** What this task involves **
Without any of the pictures, set down the data below exactly.

** Records supplied **
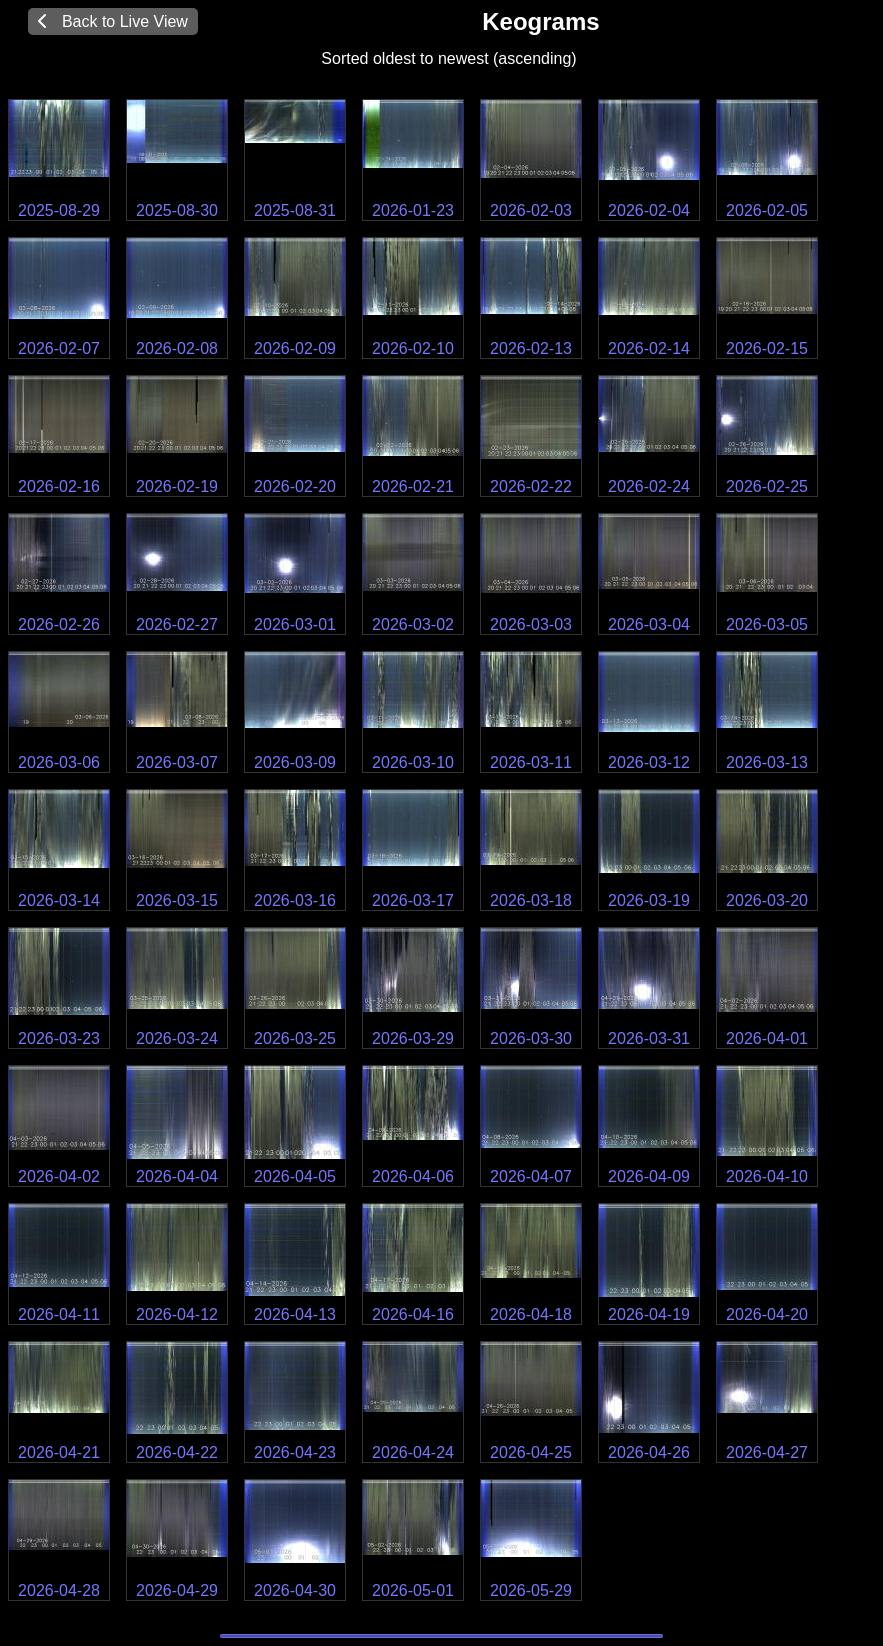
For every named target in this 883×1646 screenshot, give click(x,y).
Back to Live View (113, 21)
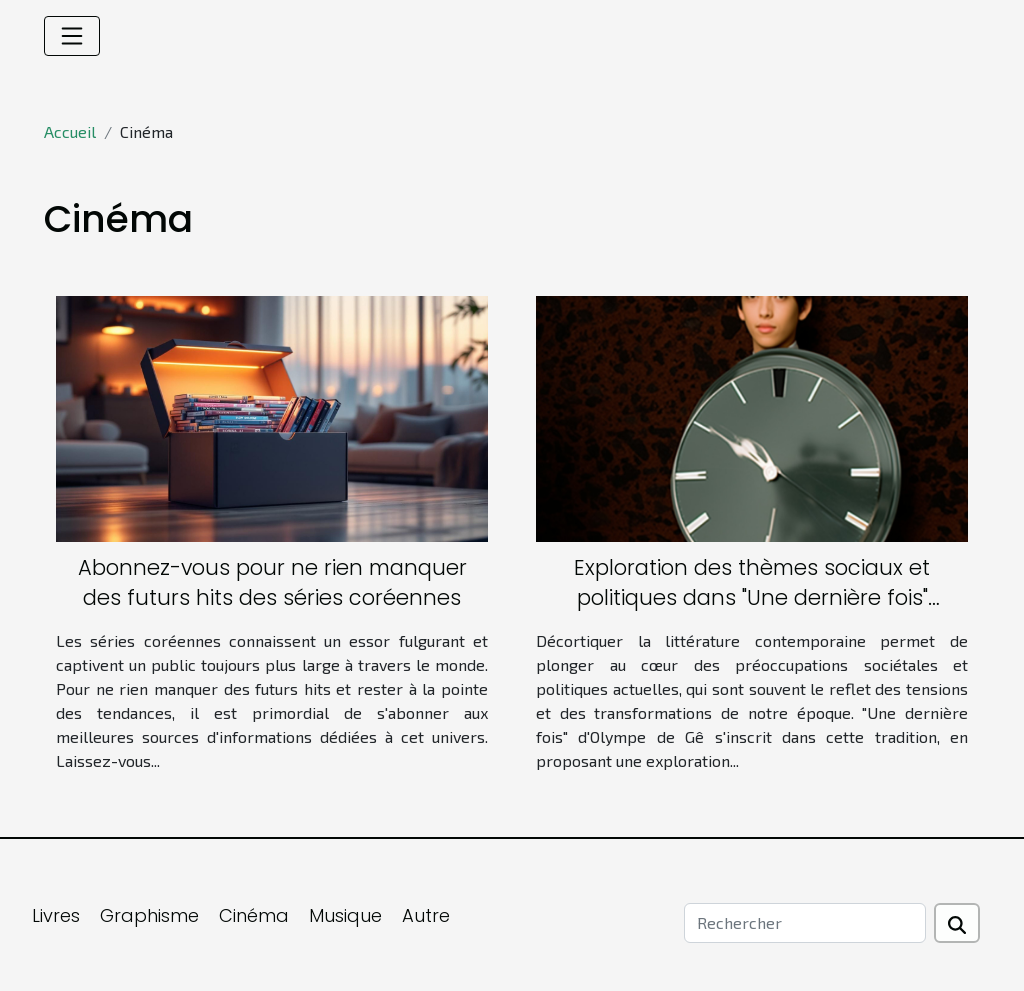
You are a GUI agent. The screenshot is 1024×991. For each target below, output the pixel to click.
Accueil (70, 131)
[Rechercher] (805, 923)
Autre (426, 915)
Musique (345, 915)
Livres (56, 915)
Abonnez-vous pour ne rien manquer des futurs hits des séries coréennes (272, 582)
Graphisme (149, 915)
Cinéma (254, 915)
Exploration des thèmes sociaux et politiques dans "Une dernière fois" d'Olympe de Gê (752, 597)
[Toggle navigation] (72, 36)
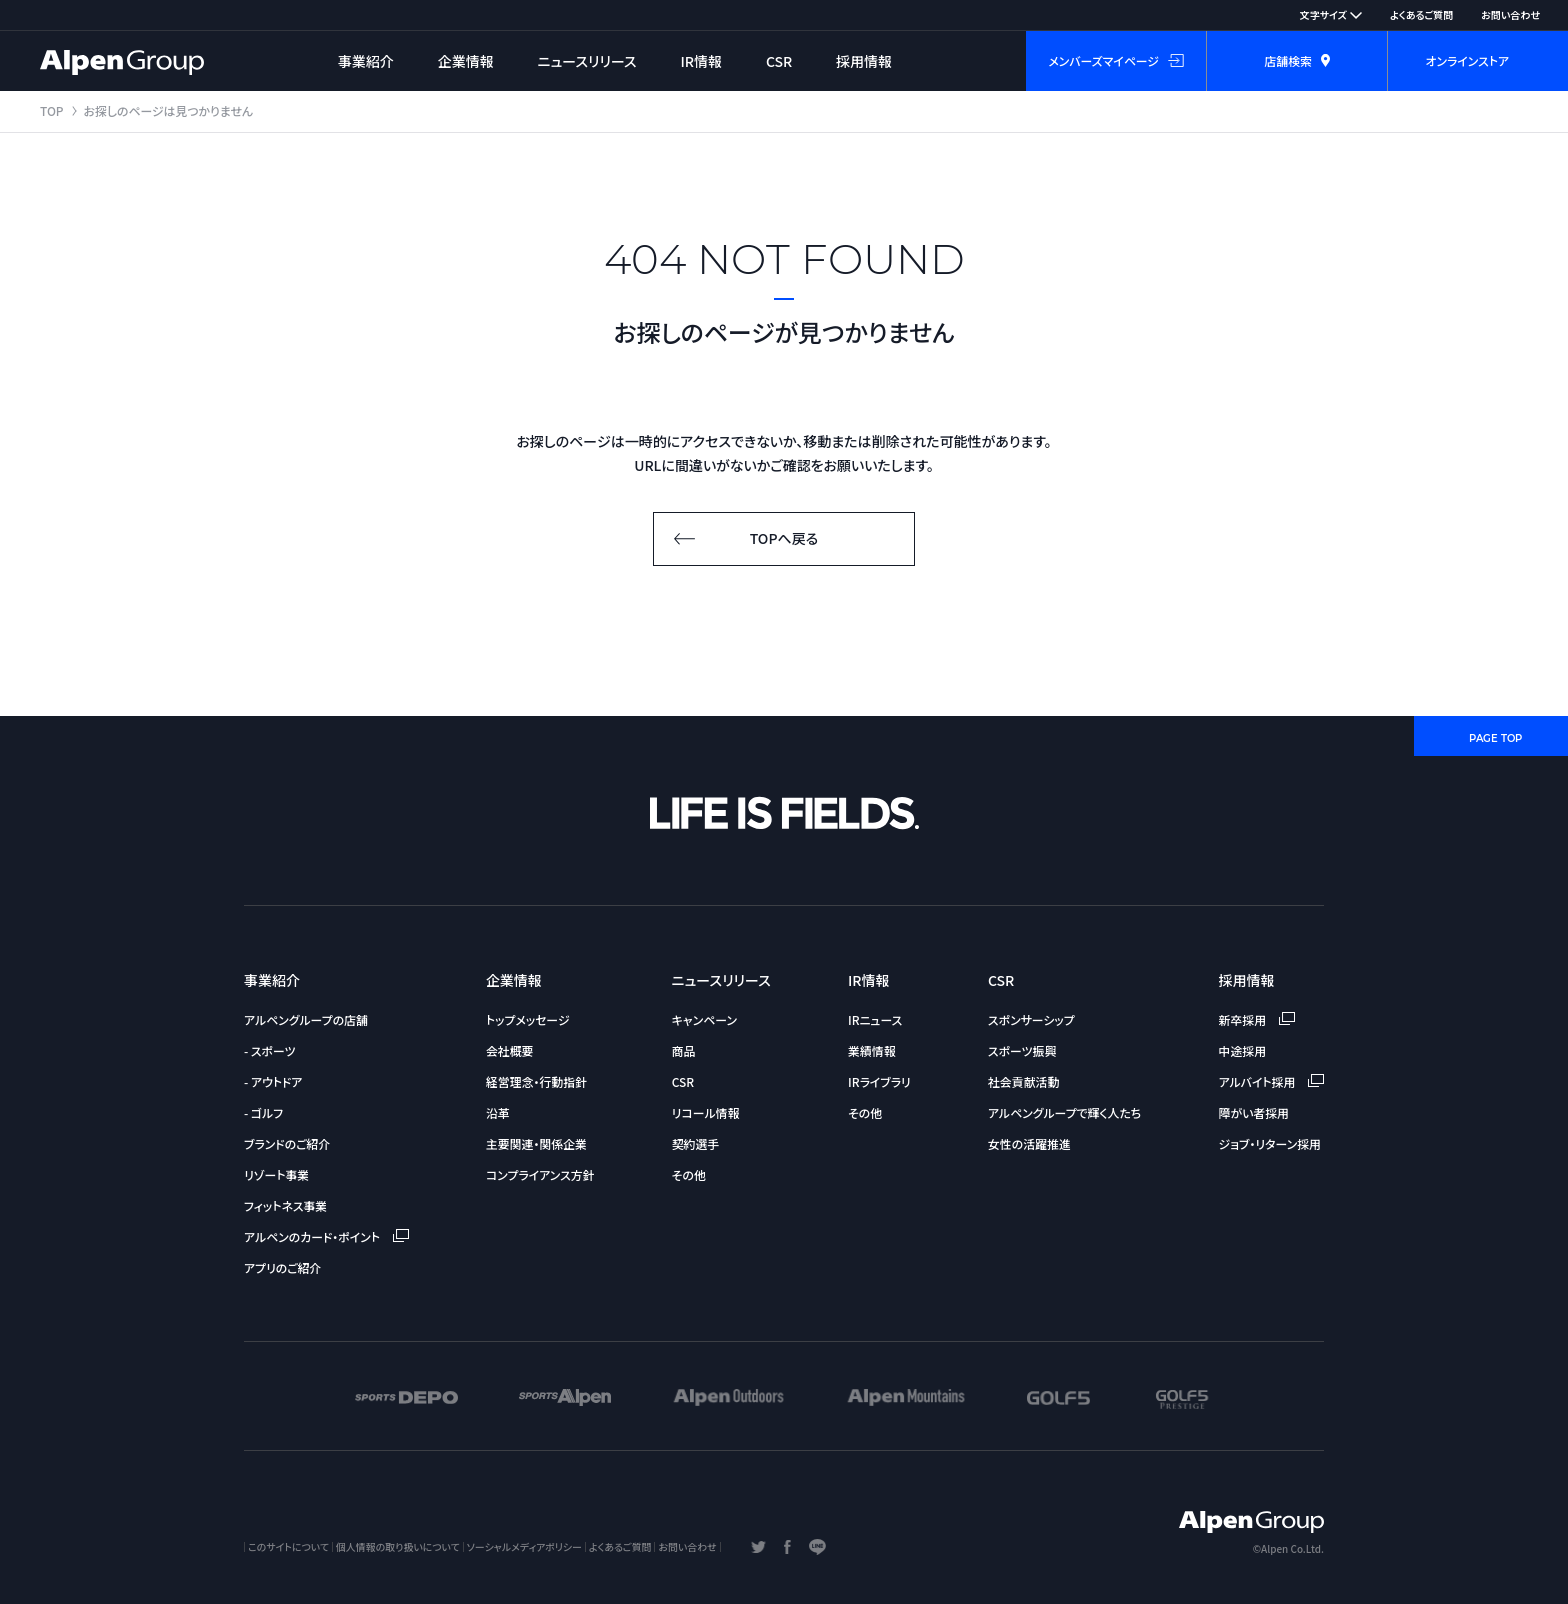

** Task solution **
For every named target in this 883×1646 screenshot, give click(x,y).
Back to Live View (113, 21)
You are a GUI agent. The screenshot is 1024×991. For each target below, output the pixel to click.
Accueil (70, 131)
[Rechercher] (805, 923)
Autre (426, 915)
Musique (345, 915)
Livres (56, 915)
Abonnez-vous pour ne rien manquer des futurs hits des séries coréennes (272, 582)
Graphisme (149, 915)
Cinéma (254, 915)
Exploration des thèmes sociaux et politiques dans "Une dernière fois" d'Olympe de Gê (752, 597)
[Toggle navigation] (72, 36)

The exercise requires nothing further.